#### [EXERCISE INSTRUCTIONS]
Return the lines of the data below starting at the one holding "конце XVIII века рядом со старым строением" and ending at the one holding "luarnya berupa tepung", word for word, leaving every picture out.

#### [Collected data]
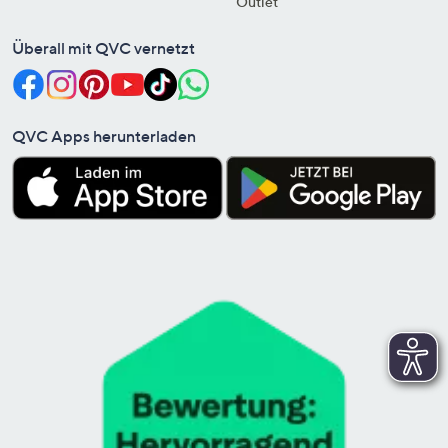
Outlet
Überall mit QVC vernetzt
QVC Apps herunterladen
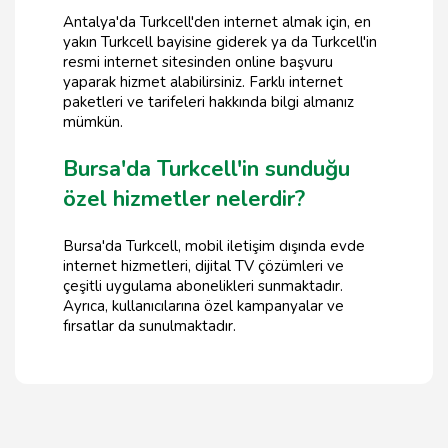
Antalya'da Turkcell'den internet almak için, en
yakın Turkcell bayisine giderek ya da Turkcell'in
resmi internet sitesinden online başvuru
yaparak hizmet alabilirsiniz. Farklı internet
paketleri ve tarifeleri hakkında bilgi almanız
mümkün.
Bursa'da Turkcell'in sunduğu
özel hizmetler nelerdir?
Bursa'da Turkcell, mobil iletişim dışında evde
internet hizmetleri, dijital TV çözümleri ve
çeşitli uygulama abonelikleri sunmaktadır.
Ayrıca, kullanıcılarına özel kampanyalar ve
fırsatlar da sunulmaktadır.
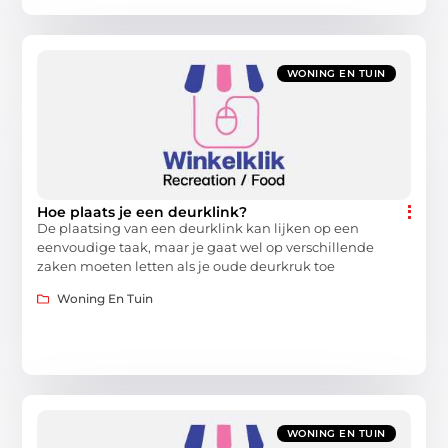
WONING EN TUIN
Hoe plaats je een deurklink?
De plaatsing van een deurklink kan lijken op een
eenvoudige taak, maar je gaat wel op verschillende
zaken moeten letten als je oude deurkruk toe
Woning En Tuin
WONING EN TUIN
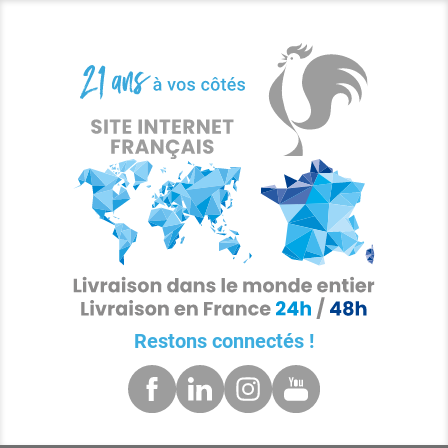
Restons connectés !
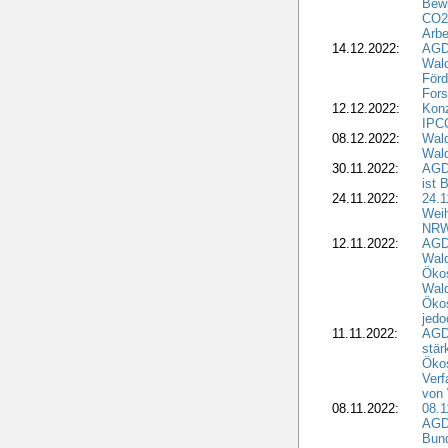
Bewi
CO2-
Arbe
14.12.2022:
AGD
Wald
Förd
Fors
12.12.2022:
Konz
IPCC
08.12.2022:
Wald
Wald
30.11.2022:
AGD
ist 
24.11.2022:
24.
Wei
NR
12.11.2022:
AGD
Wal
Ökos
Wald
Ökos
jedo
11.11.2022:
AGD
stär
Ökos
Verf
von 
08.11.2022:
08.1
AGDW
Bun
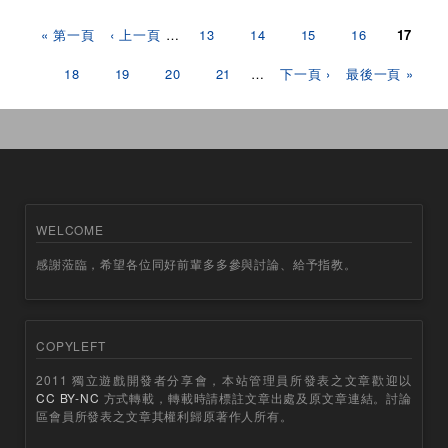
頁面
« 第一頁
‹ 上一頁
…
13
14
15
16
17
18
19
20
21
…
下一頁 ›
最後一頁 »
WELCOME
感謝蒞臨，希望各位同好前輩多多參與討論、給予指教。
COPYLEFT
2011 獨立遊戲開發者分享會，本站管理員所發表之文章歡迎以
CC BY-NC
方式轉載，轉載時請標註文章出處及原文章連結。討論
區會員所發表之文章其權利歸原著作人所有。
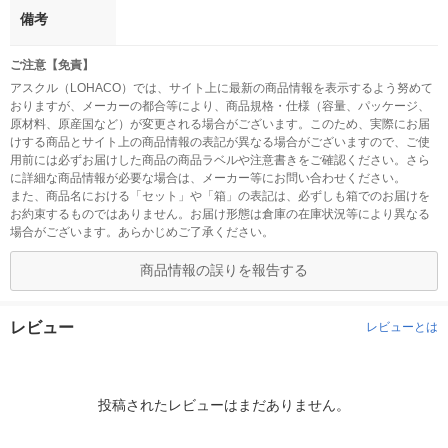
備考
ご注意【免責】
アスクル（LOHACO）では、サイト上に最新の商品情報を表示するよう努めて
おりますが、メーカーの都合等により、商品規格・仕様（容量、パッケージ、
原材料、原産国など）が変更される場合がございます。このため、実際にお届
けする商品とサイト上の商品情報の表記が異なる場合がございますので、ご使
用前には必ずお届けした商品の商品ラベルや注意書きをご確認ください。さら
に詳細な商品情報が必要な場合は、メーカー等にお問い合わせください。
また、商品名における「セット」や「箱」の表記は、必ずしも箱でのお届けを
お約束するものではありません。お届け形態は倉庫の在庫状況等により異なる
場合がございます。あらかじめご了承ください。
商品情報の誤りを報告する
レビュー
レビューとは
投稿されたレビューはまだありません。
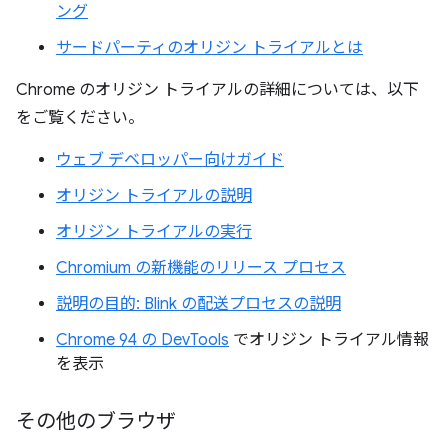
ング
サードパーティのオリジン トライアルとは
Chrome のオリジン トライアルの詳細については、以下
をご覧ください。
ウェブ デベロッパー向けガイド
オリジン トライアルの説明
オリジン トライアルの実行
Chromium の新機能のリリース プロセス
説明の目的: Blink の配送プロセスの説明
Chrome 94 の DevTools
でオリジン トライアル情報
を表示
その他のブラウザ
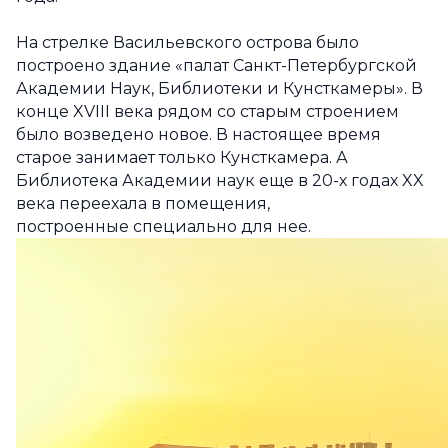
На стрелке Васильевского острова было
построено здание «палат Санкт-Петербургской
Академии Наук, Библиотеки и Кунсткамеры». В
конце XVIII века рядом со старым строением
было возведено новое. В настоящее время
старое занимает только Кунсткамера. А
Библиотека Академии наук еще в 20-х годах XX
века переехала в помещения,
построенные специально для нее.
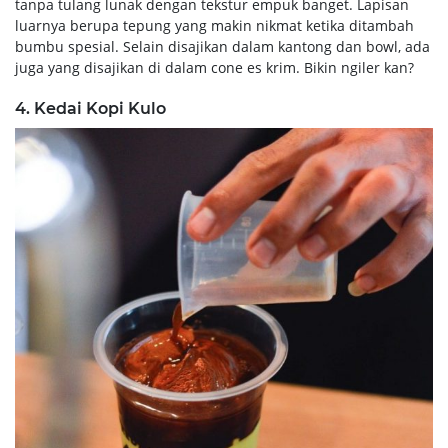
tanpa tulang lunak dengan tekstur empuk banget. Lapisan
luarnya berupa tepung yang makin nikmat ketika ditambah
bumbu spesial. Selain disajikan dalam kantong dan bowl, ada
juga yang disajikan di dalam cone es krim. Bikin ngiler kan?
4. Kedai Kopi Kulo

#### [ANSWER TO THE EXERCISE]
конце XVIII века рядом со старым строением
было возведено новое. В настоящее время
старое занимает только Кунсткамера. А
Библиотека Академии наук еще в 20-х годах XX
века переехала в помещения,
построенные специально для нее.
tanpa tulang lunak dengan tekstur empuk banget. Lapisan
luarnya berupa tepung yang makin nikmat ketika ditambah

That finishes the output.